*AIM OF THE EXERCISE:* Check every line of the material for the word "fait". Copy those that have it.

*RECORDED INFORMATION:*
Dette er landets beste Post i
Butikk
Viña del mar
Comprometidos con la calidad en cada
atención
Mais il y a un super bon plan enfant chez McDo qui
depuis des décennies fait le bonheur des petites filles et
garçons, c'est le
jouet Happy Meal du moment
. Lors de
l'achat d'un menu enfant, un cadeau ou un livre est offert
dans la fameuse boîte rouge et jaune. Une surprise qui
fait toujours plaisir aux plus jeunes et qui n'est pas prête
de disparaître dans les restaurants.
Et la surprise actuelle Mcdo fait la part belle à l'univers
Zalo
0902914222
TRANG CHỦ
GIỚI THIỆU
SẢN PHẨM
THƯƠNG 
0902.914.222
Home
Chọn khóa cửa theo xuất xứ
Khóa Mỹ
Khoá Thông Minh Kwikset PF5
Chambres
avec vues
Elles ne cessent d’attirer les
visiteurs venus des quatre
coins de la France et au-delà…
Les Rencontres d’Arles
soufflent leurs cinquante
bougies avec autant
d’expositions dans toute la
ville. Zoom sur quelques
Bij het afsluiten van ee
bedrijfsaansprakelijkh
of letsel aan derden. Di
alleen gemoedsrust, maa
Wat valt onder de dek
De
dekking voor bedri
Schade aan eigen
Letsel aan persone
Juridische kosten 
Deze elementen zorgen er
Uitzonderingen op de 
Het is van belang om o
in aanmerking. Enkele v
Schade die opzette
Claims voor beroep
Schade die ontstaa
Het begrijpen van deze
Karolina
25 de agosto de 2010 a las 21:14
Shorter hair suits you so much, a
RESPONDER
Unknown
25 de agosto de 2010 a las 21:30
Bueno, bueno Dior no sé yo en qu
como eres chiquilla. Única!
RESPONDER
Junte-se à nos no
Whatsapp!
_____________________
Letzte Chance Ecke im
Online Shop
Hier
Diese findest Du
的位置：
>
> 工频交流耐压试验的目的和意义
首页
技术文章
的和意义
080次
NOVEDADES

*WRITTEN RESPONSE:*
depuis des décennies fait le bonheur des petites filles et
fait toujours plaisir aux plus jeunes et qui n'est pas prête
Et la surprise actuelle Mcdo fait la part belle à l'univers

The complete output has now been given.